I'm Getting Incorrect Numbers for Numbers of Apps

My Code:

final_apple = []
final_google = []

for app in apple_english:
    price = app[4]
    if price == '0.0':
for app in google_english:
    price = app[7]
    if price == '0':

What I expected to happen:
As per the solution key, I did not get the correct numbers. I was expecting 3222 apps for the final apple list and 8864 apps for the final android list.

What actually happened:


I checked my numbers to ensure I wasn’t performing analysis on inaccurate numbers. I’m not sure why there was such a drastic difference in my numbers and the answer key numbers. Any advice helps. Thank you!

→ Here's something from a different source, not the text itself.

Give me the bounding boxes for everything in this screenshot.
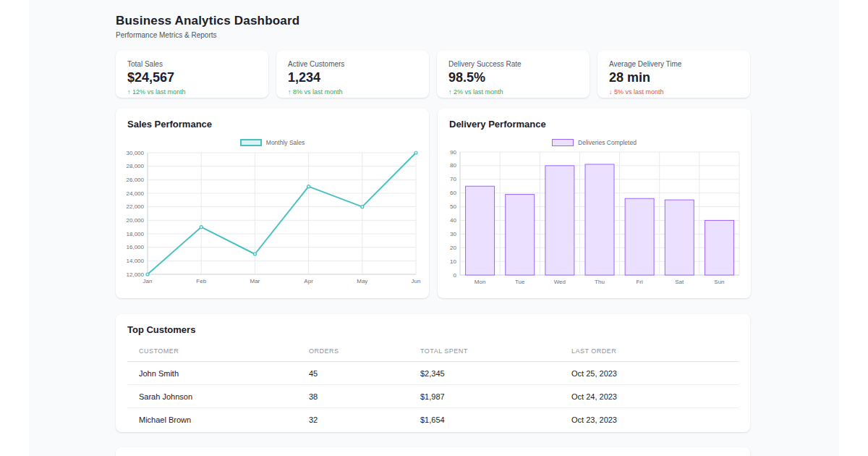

Probably there might be 2 things to consider why your results are coming out different:

  1. First, check how many total cleaned apps (which means the removal of duplicate app entries, inaccurate data and non-english text) are there in your defined variable apple_english and whether it’s same as per solution workbook
  2. If not same (for above step) then it might be possible we have got a little different dataset for Apple and Google in our Jupyter’s notebook and maybe solution workbook used other datasets

Will leave up to Experts to confirm this. I could be wrong here :slight_smile:

Thank you for the advice. I did look at the previous numbers after reading this. Basically all of my numbers are different starting at the point where you find the number of English language apps (my list of the Google data after removing the duplicate entries is definitely correct).


Hi @dheavennn,

If you are still getting this output, please share with us the jupyter notebook file (.ipynb).

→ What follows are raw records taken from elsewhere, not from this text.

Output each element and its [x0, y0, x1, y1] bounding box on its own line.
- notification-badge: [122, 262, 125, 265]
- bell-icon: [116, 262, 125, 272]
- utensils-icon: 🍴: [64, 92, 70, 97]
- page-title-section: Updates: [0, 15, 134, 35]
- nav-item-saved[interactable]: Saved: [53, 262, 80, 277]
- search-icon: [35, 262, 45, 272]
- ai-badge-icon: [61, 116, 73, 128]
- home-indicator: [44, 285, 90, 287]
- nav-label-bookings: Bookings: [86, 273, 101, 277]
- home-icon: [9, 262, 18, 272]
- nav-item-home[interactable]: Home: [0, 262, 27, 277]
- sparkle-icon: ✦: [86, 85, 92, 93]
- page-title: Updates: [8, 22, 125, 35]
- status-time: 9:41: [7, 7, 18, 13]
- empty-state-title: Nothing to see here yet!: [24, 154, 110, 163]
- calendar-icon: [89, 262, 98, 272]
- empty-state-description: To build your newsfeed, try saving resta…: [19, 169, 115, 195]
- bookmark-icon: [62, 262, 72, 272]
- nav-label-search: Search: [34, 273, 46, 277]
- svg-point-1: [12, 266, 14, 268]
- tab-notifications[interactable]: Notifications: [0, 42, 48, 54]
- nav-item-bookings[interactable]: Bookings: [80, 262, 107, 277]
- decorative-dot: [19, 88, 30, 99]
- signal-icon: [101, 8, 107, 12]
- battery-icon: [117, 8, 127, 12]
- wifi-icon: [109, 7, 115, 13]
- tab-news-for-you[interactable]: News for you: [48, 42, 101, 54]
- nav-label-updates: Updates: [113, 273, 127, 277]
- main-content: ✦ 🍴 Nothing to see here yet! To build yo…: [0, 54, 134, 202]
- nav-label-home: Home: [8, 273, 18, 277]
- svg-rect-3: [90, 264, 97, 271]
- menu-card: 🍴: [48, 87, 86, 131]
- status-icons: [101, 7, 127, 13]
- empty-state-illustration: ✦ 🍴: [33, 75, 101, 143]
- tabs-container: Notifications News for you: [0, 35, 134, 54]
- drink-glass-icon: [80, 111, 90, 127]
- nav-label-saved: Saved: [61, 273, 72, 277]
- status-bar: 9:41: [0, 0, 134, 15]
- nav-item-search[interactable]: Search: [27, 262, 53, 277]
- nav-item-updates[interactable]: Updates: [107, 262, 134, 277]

Hi, I’m getting a mismatch in the number of free apps for Android. The solution book returns 8,864 apps that are free, but in my book I’m getting 9,614, which is the same as the number of apps that are in English. I checked the logic of my for loop for checking for free apps and it matches with the solution book but still not match.

Could it be that the dataset has been updated? Thanks.

For the android apps I’m not certain why you are getting an off number but for the apple data I can tell you exactly what is wrong. I had the same number of apple apps (4056) occur and it was because I didn’t double check where the app name index number was. For the android set you would write:

for app in android_apps:
         name = app[0]

however, if you look at the column headers, the app id is the first indexed column, the app name is second, so the code should be:

for app in ios_apps:
         name = app[1]

That will fix the error and hopefully helps anyone else looking for what happened. This is what careless copy and pasting of your own code can bring so be careful, I learned the hard way!